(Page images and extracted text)

○ ○ ○ ○ ○

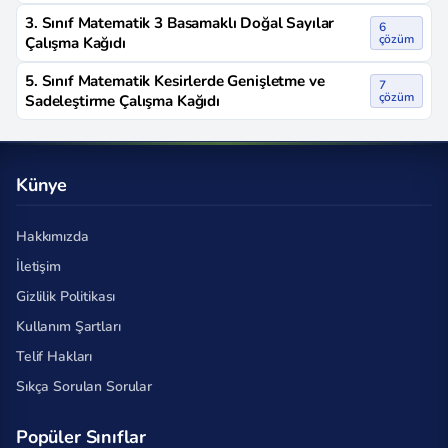
3. Sınıf Matematik 3 Basamaklı Doğal Sayılar
6
çözüm
Çalışma Kağıdı
5. Sınıf Matematik Kesirlerde Genişletme ve
7
çözüm
Sadeleştirme Çalışma Kağıdı
Künye
Hakkımızda
İletişim
Gizlilik Politikası
Kullanım Şartları
Telif Hakları
Sıkça Sorulan Sorular
Popüler Sınıflar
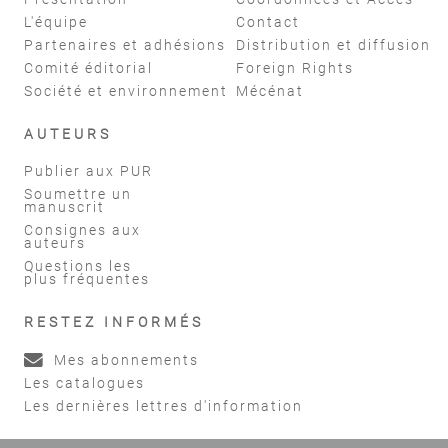
L'équipe
Contact
Partenaires et adhésions
Distribution et diffusion
Comité éditorial
Foreign Rights
Société et environnement
Mécénat
AUTEURS
Publier aux PUR
Soumettre un
manuscrit
Consignes aux
auteurs
Questions les
plus fréquentes
RESTEZ INFORMÉS
Mes abonnements
Les catalogues
Les dernières lettres d'information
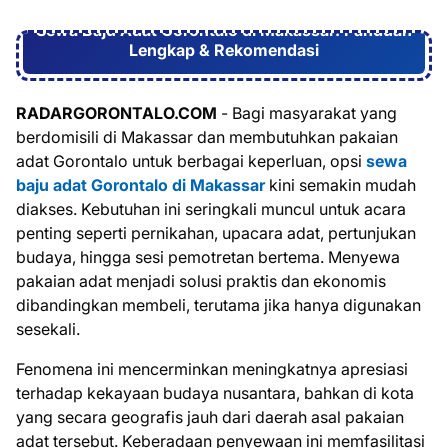
Sewa Baju Adat Gorontalo di Makassar: Panduan
Lengkap & Rekomendasi
RADARGORONTALO.COM
- Bagi masyarakat yang
berdomisili di Makassar dan membutuhkan pakaian
adat Gorontalo untuk berbagai keperluan, opsi
sewa
baju adat Gorontalo di Makassar
kini semakin mudah
diakses. Kebutuhan ini seringkali muncul untuk acara
penting seperti pernikahan, upacara adat, pertunjukan
budaya, hingga sesi pemotretan bertema. Menyewa
pakaian adat menjadi solusi praktis dan ekonomis
dibandingkan membeli, terutama jika hanya digunakan
sesekali.
Fenomena ini mencerminkan meningkatnya apresiasi
terhadap kekayaan budaya nusantara, bahkan di kota
yang secara geografis jauh dari daerah asal pakaian
adat tersebut. Keberadaan penyewaan ini memfasilitasi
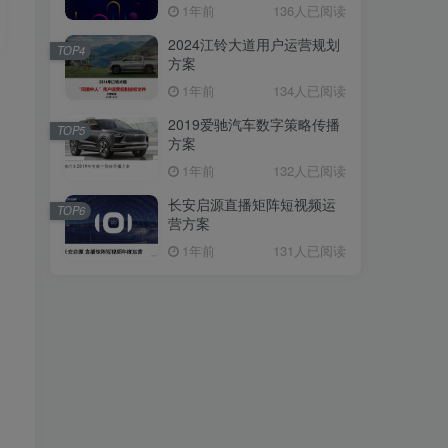
1年前
136人已阅读
2024江铃大道用户运营规划
TOP4
方案
1年前
134人已阅读
2019爱驰汽车数字策略传播
TOP5
方案
1年前
132人已阅读
长安启源直播矩阵短视频运
TOP6
营方案
1年前
131人已阅读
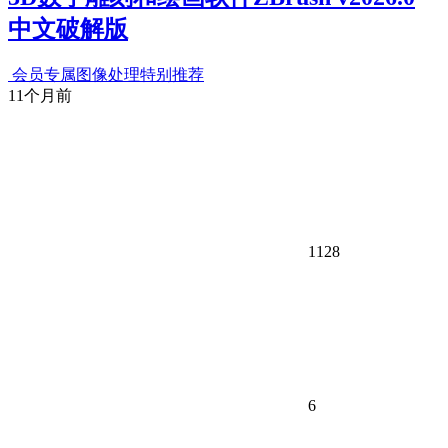
中文破解版
会员专属
图像处理
特别推荐
11个月前
1128
6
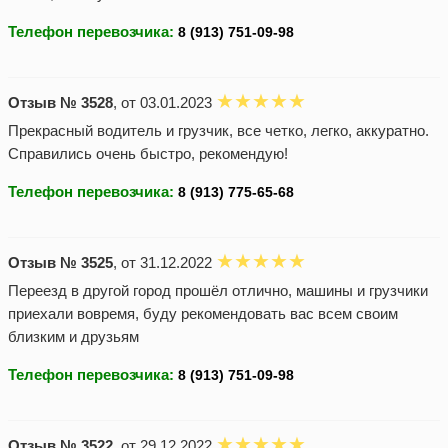
Телефон перевозчика:
Отзыв № 3528
, от 03.01.2023
Прекрасный водитель и грузчик, все четко, легко, аккуратно.
Справились очень быстро, рекомендую!
Телефон перевозчика:
Отзыв № 3525
, от 31.12.2022
Переезд в другой город прошёл отлично, машины и грузчики
приехали вовремя, буду рекомендовать вас всем своим
близким и друзьям
Телефон перевозчика:
Отзыв № 3522
, от 29.12.2022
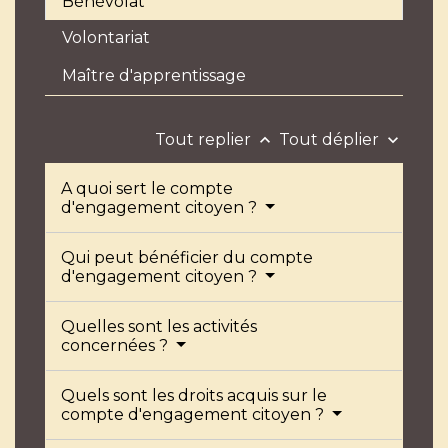
Bénévolat
Volontariat
Maître d'apprentissage
Tout replier
Tout déplier
keyboard_arrow_up
keyboard_arrow_down
A quoi sert le compte
d'engagement citoyen ?
Qui peut bénéficier du compte
d'engagement citoyen ?
Quelles sont les activités
concernées ?
Quels sont les droits acquis sur le
compte d'engagement citoyen ?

○ ○ ○ ○ ○

TASK TO COMPLETE: Start copying at the line that contains "Maître d'apprentissage" and stop after the last line of the records, keeping every line exactly.

PROBLEM SOLUTION:
Maître d'apprentissage
Tout replier
Tout déplier
keyboard_arrow_up
keyboard_arrow_down
A quoi sert le compte
d'engagement citoyen ?
Qui peut bénéficier du compte
d'engagement citoyen ?
Quelles sont les activités
concernées ?
Quels sont les droits acquis sur le
compte d'engagement citoyen ?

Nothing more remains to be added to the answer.